* _PROBLEM DESCRIPTION_
Report each line of the listing below that holds "Habitación".

* _EXTRACTED DATA_
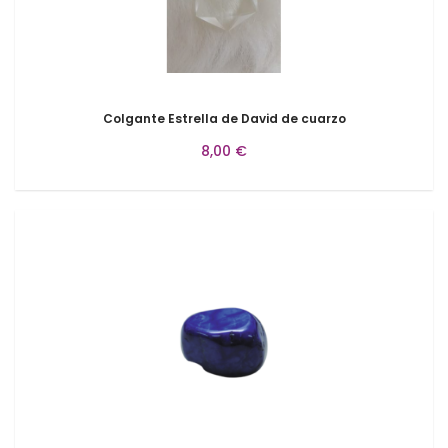
Colgante Estrella de David de cuarzo
8,00 €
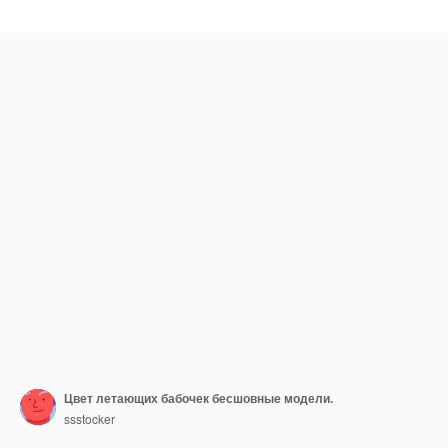
Цвет летающих бабочек бесшовные модели.
ssstocker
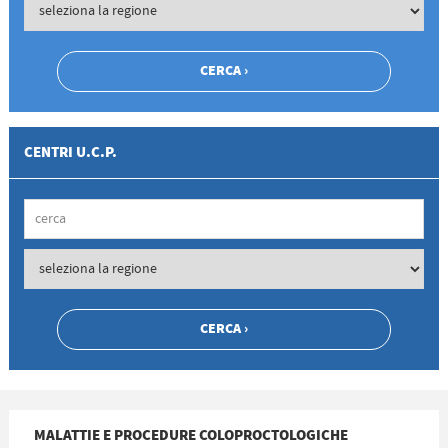
CENTRI U.C.P.
MALATTIE E PROCEDURE COLOPROCTOLOGICHE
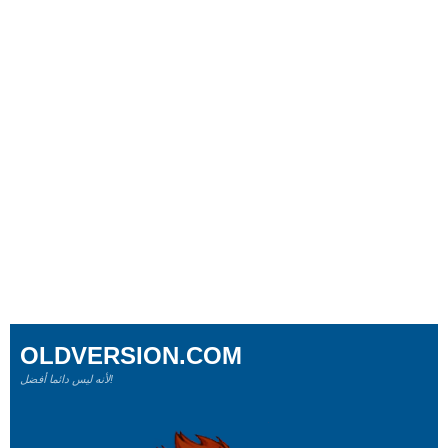
OLDVERSION.COM
لأنه ليس دائما أفضل!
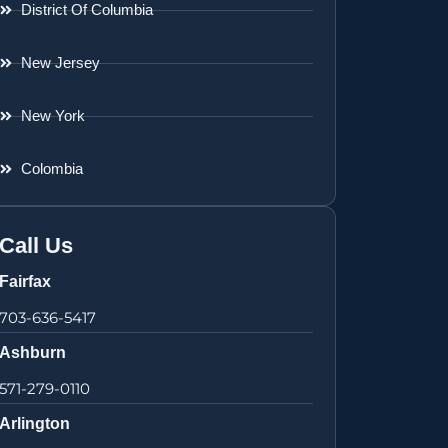
District Of Columbia
New Jersey
New York
Colombia
Call Us
Fairfax
703-636-5417
Ashburn
571-279-0110
Arlington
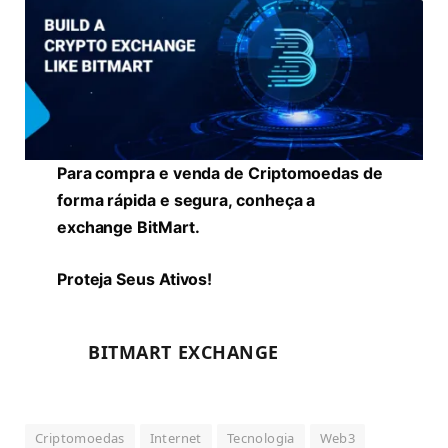
Para compra e venda de Criptomoedas de
forma rápida e segura, conheça a
exchange BitMart.
Proteja Seus Ativos!
BITMART EXCHANGE
Criptomoedas
Internet
Tecnologia
Web3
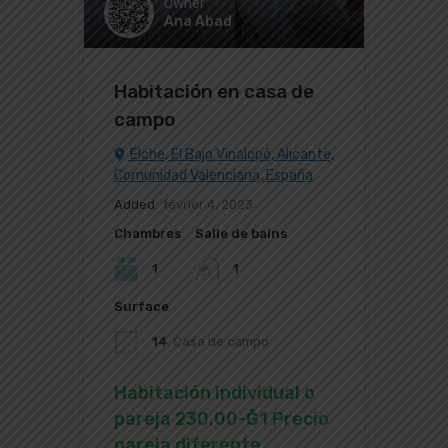
Owner
Ana Abad
Habitación en casa de
campo
Elche, El Bajo Vinalopó, Alicante,
Comunidad Valenciana, España
Added:
février 4, 2023
Chambres
Salle de bains
1
1
Surface
14
Casa de campo
Habitación individual o
pareja 230,00-Ğ1 Precio
pareja diferente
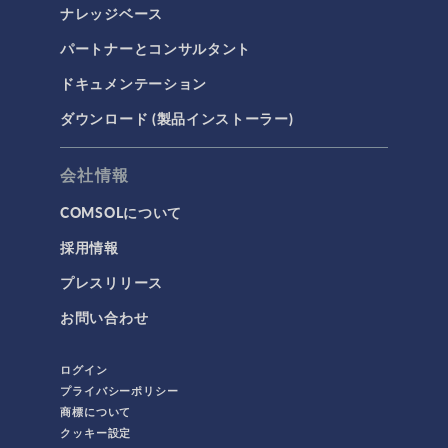
ナレッジベース
パートナーとコンサルタント
ドキュメンテーション
ダウンロード (製品インストーラー)
会社情報
COMSOLについて
採用情報
プレスリリース
お問い合わせ
ログイン
プライバシーポリシー
商標について
クッキー設定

* _REPLY_
Habitación en casa de
Habitación individual o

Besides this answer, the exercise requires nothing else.